### Data for the task
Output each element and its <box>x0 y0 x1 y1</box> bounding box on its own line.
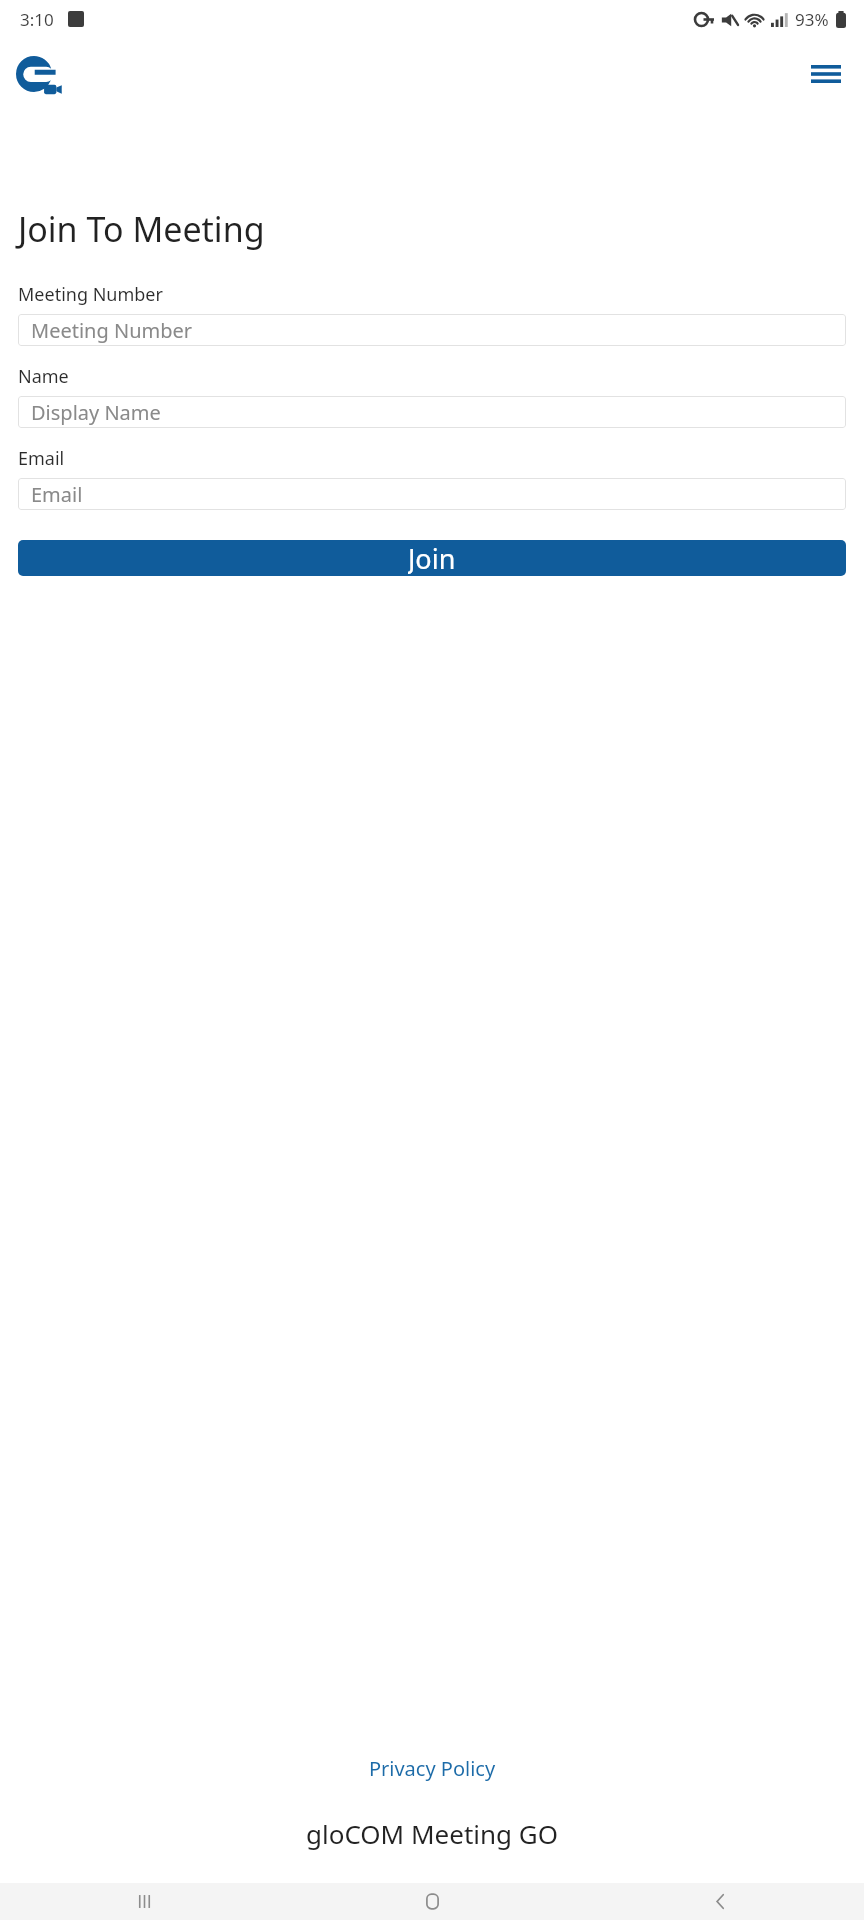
button[interactable]: Back <box>576 1883 864 1920</box>
staticText: Display Name <box>31 399 161 426</box>
staticText: 3:10 <box>20 8 54 31</box>
button[interactable]: Join <box>18 540 846 576</box>
button[interactable]: Home <box>288 1883 576 1920</box>
staticText: Name <box>18 364 69 389</box>
staticText: Email <box>31 481 83 508</box>
button[interactable]: Recents <box>0 1883 288 1920</box>
staticText: Meeting Number <box>18 282 163 307</box>
staticText: Join To Meeting <box>18 206 265 252</box>
staticText: Join <box>408 540 456 576</box>
staticText: Meeting Number <box>31 317 193 344</box>
staticText: gloCOM Meeting GO <box>0 1816 864 1851</box>
button[interactable]: Meeting Number <box>18 314 846 346</box>
button[interactable]: Privacy Policy <box>0 1751 864 1786</box>
staticText: 93% <box>795 8 829 31</box>
button[interactable]: Display Name <box>18 396 846 428</box>
button[interactable]: Menu <box>802 50 850 98</box>
staticText: Email <box>18 446 65 471</box>
button[interactable]: Email <box>18 478 846 510</box>
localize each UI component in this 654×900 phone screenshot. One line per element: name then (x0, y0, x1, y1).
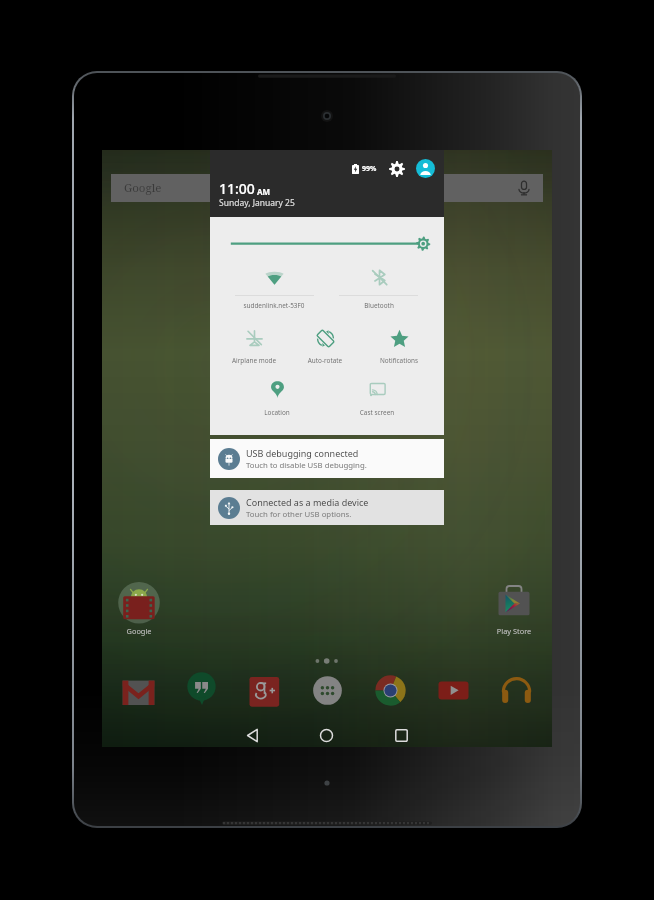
button[interactable]: Voice search (515, 179, 533, 197)
staticText: Play Store (493, 626, 535, 636)
button[interactable]: Auto-rotate (283, 329, 367, 373)
staticText: Google (118, 626, 160, 636)
staticText: suddenlink.net-53F0 (232, 301, 316, 310)
button[interactable]: User (416, 159, 435, 178)
staticText: Google (124, 180, 162, 196)
staticText: AM (257, 186, 271, 197)
staticText: USB debugging connected (246, 447, 359, 459)
button[interactable]: All apps (307, 670, 347, 710)
button[interactable]: Notifications (357, 329, 441, 373)
button[interactable]: Google (111, 174, 543, 202)
staticText: Sunday, January 25 (219, 197, 295, 209)
staticText: 99% (362, 164, 377, 174)
button[interactable]: Back (232, 714, 274, 756)
button[interactable]: suddenlink.net-53F0 (232, 268, 316, 318)
button[interactable]: Bluetooth (337, 268, 421, 318)
button[interactable]: Recent apps (380, 714, 422, 756)
button[interactable]: Home (305, 714, 347, 756)
button[interactable]: Settings (388, 160, 406, 178)
button[interactable]: Hangouts (181, 668, 221, 708)
button[interactable]: Google (118, 582, 160, 634)
staticText: Touch for other USB options. (246, 509, 352, 520)
staticText: 11:00 (219, 179, 255, 198)
staticText: Bluetooth (337, 301, 421, 310)
button[interactable]: Play Music (496, 670, 536, 710)
staticText: Location (235, 408, 319, 417)
staticText: Connected as a media device (246, 496, 369, 508)
staticText: Airplane mode (212, 356, 296, 365)
staticText: Cast screen (335, 408, 419, 417)
button[interactable]: Chrome (370, 670, 410, 710)
button[interactable]: Google Plus (244, 670, 284, 710)
button[interactable]: Airplane mode (212, 329, 296, 373)
staticText: Notifications (357, 356, 441, 365)
button[interactable]: Play Store (493, 582, 535, 634)
button[interactable]: USB debugging connected (210, 439, 444, 478)
staticText: Touch to disable USB debugging. (246, 460, 367, 471)
button[interactable]: YouTube (433, 670, 473, 710)
button[interactable]: Cast screen (335, 380, 419, 425)
button[interactable]: Location (235, 380, 319, 425)
staticText: Auto-rotate (283, 356, 367, 365)
button[interactable]: Gmail (118, 670, 158, 710)
button[interactable]: Connected as a media device (210, 490, 444, 525)
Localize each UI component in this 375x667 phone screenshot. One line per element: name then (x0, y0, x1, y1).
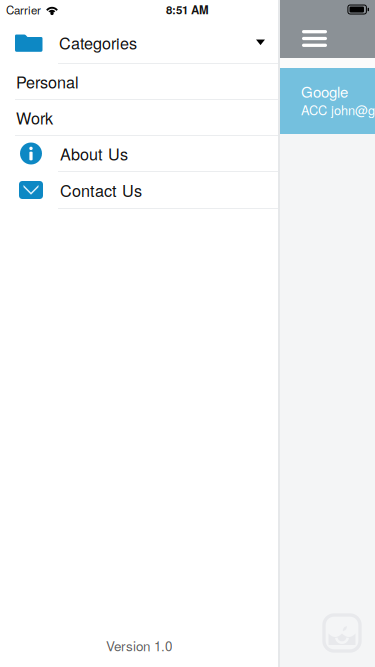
button[interactable]: Personal (0, 64, 278, 100)
staticText: Personal (16, 70, 79, 93)
staticText: Carrier (6, 1, 41, 18)
staticText: Contact Us (60, 178, 142, 202)
staticText: Work (16, 106, 53, 129)
staticText: ACC john@gmail.com (301, 101, 375, 119)
button[interactable]: About Us (0, 136, 278, 172)
button[interactable]: Menu (280, 0, 341, 58)
staticText: Google (301, 80, 348, 102)
button[interactable]: Categories (0, 22, 278, 64)
staticText: About Us (60, 142, 128, 165)
staticText: Categories (59, 31, 137, 54)
staticText: Version 1.0 (106, 636, 172, 655)
staticText: 8:51 AM (166, 1, 209, 18)
button[interactable]: Work (0, 100, 278, 136)
button[interactable]: Contact Us (0, 172, 278, 209)
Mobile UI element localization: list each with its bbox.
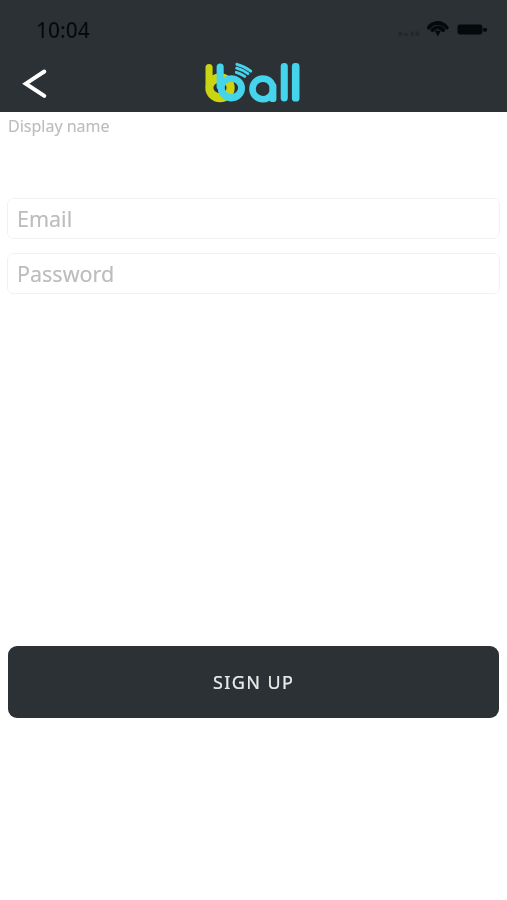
staticText: Display name [8, 115, 110, 137]
button[interactable]: Back [4, 60, 60, 108]
button[interactable]: SIGN UP [8, 646, 499, 718]
button[interactable]: Email [7, 198, 500, 239]
staticText: Password [17, 259, 115, 288]
button[interactable]: Password [7, 253, 500, 294]
staticText: Email [17, 204, 73, 233]
staticText: 10:04 [36, 16, 90, 45]
staticText: SIGN UP [213, 670, 295, 695]
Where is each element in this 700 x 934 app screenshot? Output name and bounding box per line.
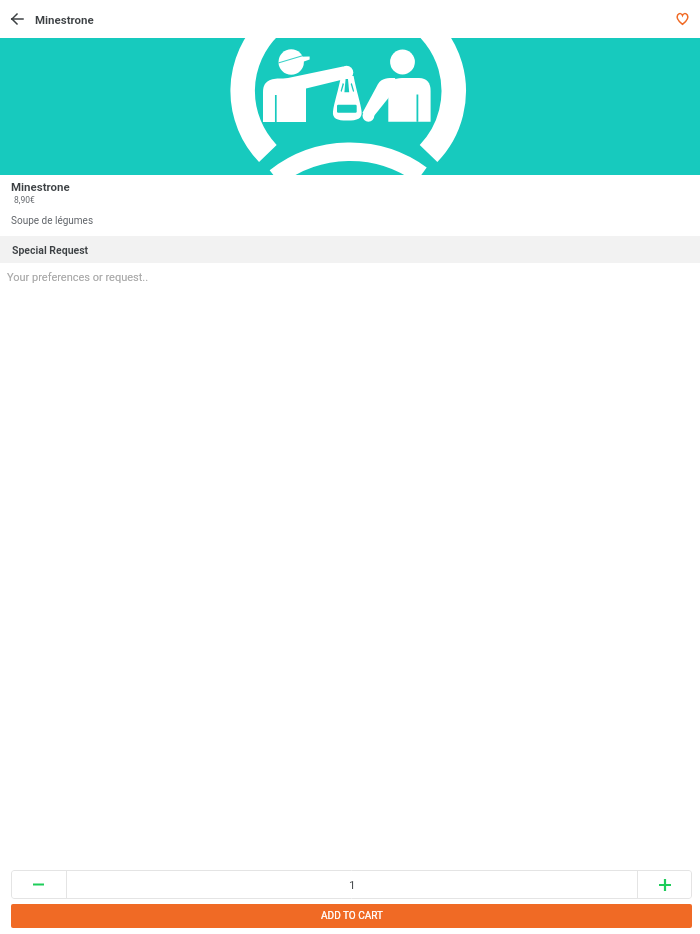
staticText: Special Request xyxy=(12,244,89,256)
staticText: 1 xyxy=(349,878,356,891)
button[interactable]: 1 xyxy=(67,870,637,899)
staticText: Your preferences or request.. xyxy=(7,271,149,284)
button[interactable]: Decrease quantity xyxy=(11,870,66,899)
button[interactable]: Favorite xyxy=(670,7,694,31)
button[interactable]: Your preferences or request.. xyxy=(0,263,700,291)
staticText: Minestrone xyxy=(11,180,70,193)
button[interactable]: Increase quantity xyxy=(638,870,692,899)
staticText: ADD TO CART xyxy=(321,910,383,922)
staticText: 8,90€ xyxy=(14,195,35,205)
staticText: Minestrone xyxy=(35,13,94,26)
button[interactable]: ADD TO CART xyxy=(11,904,692,928)
staticText: Soupe de légumes xyxy=(11,215,94,227)
button[interactable]: Back xyxy=(5,7,29,31)
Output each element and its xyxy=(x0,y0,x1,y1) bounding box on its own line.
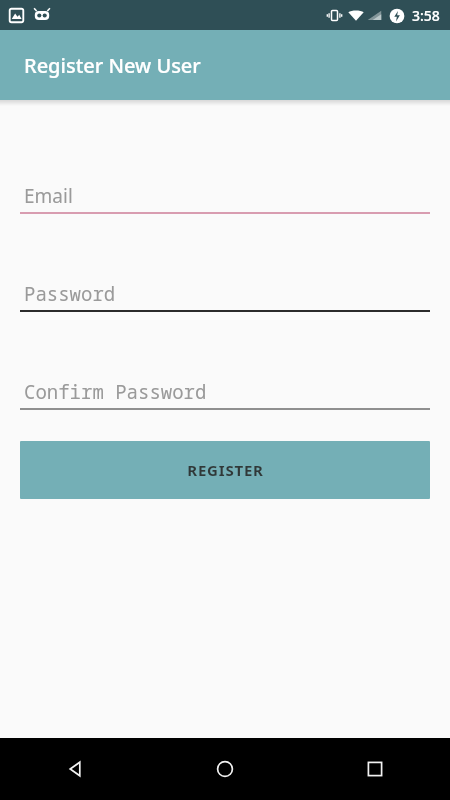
staticText: 3:58 xyxy=(412,6,440,25)
staticText: Confirm Password xyxy=(24,379,207,405)
staticText: Password xyxy=(24,281,116,307)
button[interactable]: Back xyxy=(0,738,150,800)
staticText: REGISTER xyxy=(187,460,264,480)
button[interactable]: Email xyxy=(20,180,430,214)
button[interactable]: REGISTER xyxy=(20,441,430,499)
button[interactable]: Home xyxy=(150,738,300,800)
button[interactable]: Password xyxy=(20,278,430,312)
button[interactable]: Recents xyxy=(300,738,450,800)
button[interactable]: Confirm Password xyxy=(20,376,430,410)
staticText: Email xyxy=(24,183,73,209)
staticText: Register New User xyxy=(24,52,201,79)
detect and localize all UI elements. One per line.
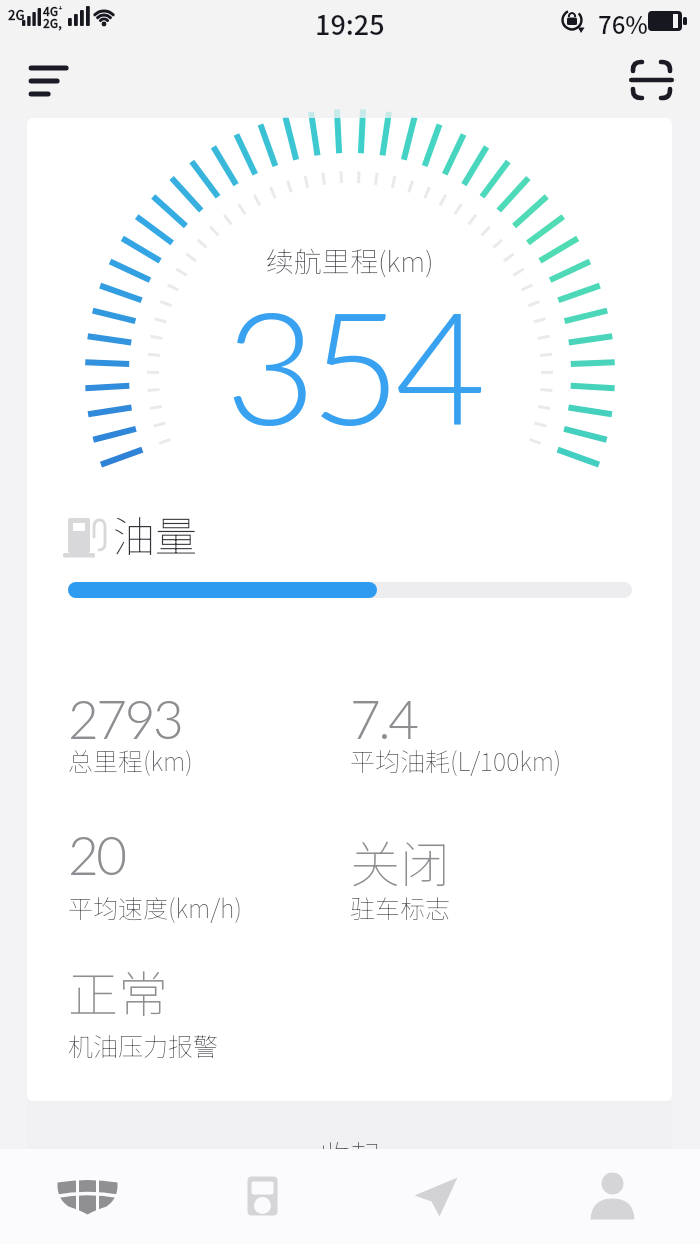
staticText: 平均速度(km/h) xyxy=(68,889,242,925)
staticText: 续航里程(km) xyxy=(266,240,434,281)
staticText: 正常 xyxy=(68,955,168,1027)
staticText: 2G, xyxy=(43,14,62,31)
button[interactable] xyxy=(525,1149,700,1244)
staticText: 354 xyxy=(225,270,481,458)
staticText: 19:25 xyxy=(315,4,385,43)
button[interactable] xyxy=(350,1149,525,1244)
button[interactable]: 收起 xyxy=(27,1101,672,1149)
staticText: 关闭 xyxy=(350,825,450,897)
staticText: 总里程(km) xyxy=(68,742,193,778)
button[interactable] xyxy=(175,1149,350,1244)
staticText: 20 xyxy=(68,823,125,887)
staticText: 机油压力报警 xyxy=(68,1027,219,1063)
staticText: 2G xyxy=(8,5,25,24)
button[interactable] xyxy=(0,1149,175,1244)
staticText: 2793 xyxy=(68,687,182,751)
staticText: 驻车标志 xyxy=(350,889,451,925)
staticText: 76% xyxy=(598,6,648,41)
staticText: 收起 xyxy=(320,1132,380,1149)
staticText: 油量 xyxy=(113,503,198,564)
button[interactable] xyxy=(16,54,82,106)
staticText: 7.4 xyxy=(350,687,417,751)
button[interactable] xyxy=(622,54,682,106)
staticText: 平均油耗(L/100km) xyxy=(350,742,562,778)
staticText: 4G⁺ xyxy=(43,2,63,19)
######
• [Assignment]: Your task is to copy every line in the entries that holds the string "this".

• [Reply]:
localize each UI component in this 654×900 phone screenshot. One line per element: name then (x0, y0, x1, y1).
Localize each UI component in this 375x667 phone screenshot. One line per element: name then (x0, y0, x1, y1).
Where is each element in this 700 x 934 app screenshot? Output name and bounding box per line.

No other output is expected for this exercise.